Islam is a religion; it is therefore destructive, the natural enemy of humanity for the same reason any plague is. Christianity is also a religion; it is therefore also destructive and the enemy of humanity. Christianity is just much weaker than Islam in many of the societies it prevails in. There is little to choose from between them; magically turn the West Islamic and the Middle East Christian and there would be little change in behavior.
In my experience it’s depressingly common that discussions often start and end with people assuming all Muslims are fundamentalists or fundamentalist sympathizers, and then making broad assumptions about what should be done to them all. When you point out that it’s unfair to generalize like that, people take it as discomfort criticizing Muslim fundamentalism. That’s one part of it.
Another part of it, at least for me quite frankly, is opposition to right-wing blowhards who are bugfuck insane. If Glenn Beck has a problem with Muslim fundamentalism then I have a knee-jerk reaction to cut it some slack. That’s a purely internal dialogue that I usually supress pretty quickly, recognizing that it’s irrational. But being as how some people live their entire lives on their first knee-jerk reactions, I’m sure that’s part of it for some.
In large part I think because a great deal of what is going on is good old fashioned religious rivalry; the Christians want to destroy the Muslims, the Muslims want to destroy the Christians.
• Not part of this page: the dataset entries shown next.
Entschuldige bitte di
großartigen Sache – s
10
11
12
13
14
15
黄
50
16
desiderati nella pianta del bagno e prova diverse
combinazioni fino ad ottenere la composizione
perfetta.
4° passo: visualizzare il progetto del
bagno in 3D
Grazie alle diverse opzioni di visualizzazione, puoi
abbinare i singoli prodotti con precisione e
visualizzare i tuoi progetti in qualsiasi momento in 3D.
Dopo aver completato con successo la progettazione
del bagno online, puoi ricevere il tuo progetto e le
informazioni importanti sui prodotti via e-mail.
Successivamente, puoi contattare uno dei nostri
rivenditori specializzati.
The Christians are just less honest about it and try to excuse their desire to slaughter members of their rival religion with noble sounding speeches about defending freedom, bringing democracy to the heathens and so forth. But in the end, the result is always just a lot of dead Muslims.
What in the world makes you think the left likes Islam? And it doesn’t hate Christianity either; that’s just a right wing propaganda line with no connection to reality.
Lefties in the U.S. tend to be very “sensitive” toward Islam, while righties in the U.S. tend to be very pro-Christian. (I’m neither, BTW.) Why this is the case would be a GD thread.